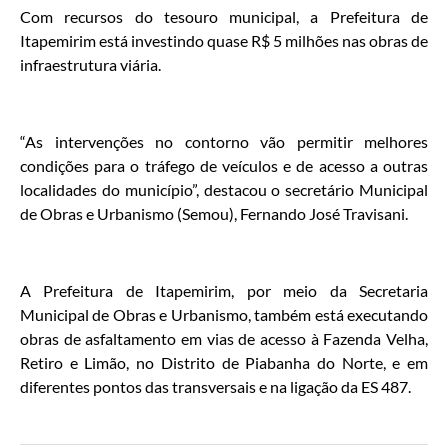
Com recursos do tesouro municipal, a Prefeitura de
Itapemirim está investindo quase R$ 5 milhões nas obras de
infraestrutura viária.
“As intervenções no contorno vão permitir melhores
condições para o tráfego de veículos e de acesso a outras
localidades do município”, destacou o secretário Municipal
de Obras e Urbanismo (Semou), Fernando José Travisani.
A Prefeitura de Itapemirim, por meio da Secretaria
Municipal de Obras e Urbanismo, também está executando
obras de asfaltamento em vias de acesso à Fazenda Velha,
Retiro e Limão, no Distrito de Piabanha do Norte, e em
diferentes pontos das transversais e na ligação da ES 487.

================

*WHAT THE EXERCISE ASKS*. Tally the lines of the data that contain the word "Itapemirim", and give only that tally.

*SOLUTION*. 2